Problem to work on => What you return must be an exact copy of the lines in the listing below between the line holding "Súhlasím so" and the line holding "zasielania newslettera.", inclusive, and nothing more.

━━━━━━━━━━━━━━━━━━━━━━━━━━━━━━

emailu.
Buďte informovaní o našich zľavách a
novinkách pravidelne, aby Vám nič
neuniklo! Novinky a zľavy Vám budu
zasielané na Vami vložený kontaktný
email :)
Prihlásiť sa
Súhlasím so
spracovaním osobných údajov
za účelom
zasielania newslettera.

━━━━━━━━━━━━━━━━━━━━━━━━━━━━━━

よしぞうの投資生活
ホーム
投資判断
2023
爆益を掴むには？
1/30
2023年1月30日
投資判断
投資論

━━━━━━━━━━━━━━━━━━━━━━━━━━━━━━

Answer section =>
Súhlasím so
spracovaním osobných údajov
za účelom
zasielania newslettera.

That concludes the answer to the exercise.